**Substitution Suggested by the Equation**

Example 1

The quantity (2x - y) appears twice in the equation. Let

$z = 2x - y$

$dz = 2~dx - dy$

$dy = 2~dx - dz$

Substitute,

$(z + 1)~dx - 3z(2~dx - dz) = 0$

then continue solving.

Example 2

The quantity (-sin y dy) is the exact derivative of cos y. Let

$z = \cos y$

$dz = -\sin y ~ dy$

Substitute,

$(3 + xz) ~ dx + x^2 ~ dz$

then continue solving.

**Bernoulli's Equation**

Bernoulli's equation is in the form

$dy + P(x)~y~dx = Q(x)~y^n~dx$

If x is the dependent variable, Bernoulli's equation can be recognized in the form $dx + P(y)~x~dy = Q(y)~x^n~dy$.

If n = 1, the variables are separable.

If n = 0, the equation is linear.

If n ≠ 1, Bernoulli's equation.

**Steps in solving Bernoulli's equation**

- Write the equation into the form $dy + Py~dx = Qy^n~dx$.
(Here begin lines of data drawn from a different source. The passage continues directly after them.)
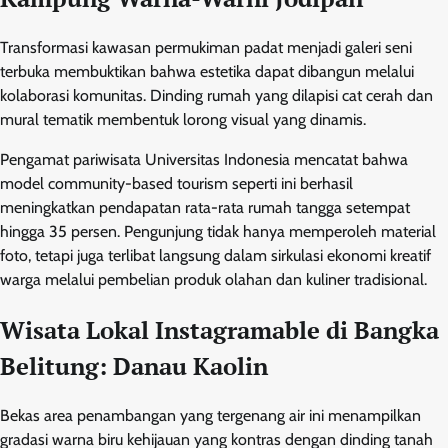
Transformasi kawasan permukiman padat menjadi galeri seni
terbuka membuktikan bahwa estetika dapat dibangun melalui
kolaborasi komunitas. Dinding rumah yang dilapisi cat cerah dan
mural tematik membentuk lorong visual yang dinamis.
Pengamat pariwisata Universitas Indonesia mencatat bahwa
model community-based tourism seperti ini berhasil
meningkatkan pendapatan rata-rata rumah tangga setempat
hingga 35 persen. Pengunjung tidak hanya memperoleh material
foto, tetapi juga terlibat langsung dalam sirkulasi ekonomi kreatif
warga melalui pembelian produk olahan dan kuliner tradisional.
Wisata Lokal Instagramable di Bangka
Belitung: Danau Kaolin
Bekas area penambangan yang tergenang air ini menampilkan
gradasi warna biru kehijauan yang kontras dengan dinding tanah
- Identify $P$, $Q$, and $n$.

- Write the quantity $(1 - n)$ and let $z = y^{(1 - n)}$.

- Determine the integrating factor $u = e^{(1 - n)\int P~dx}$.

- The solution is defined by $\displaystyle zu = (1 - n)\int Qu~dx + C$.

- Bring the result back to the original variable.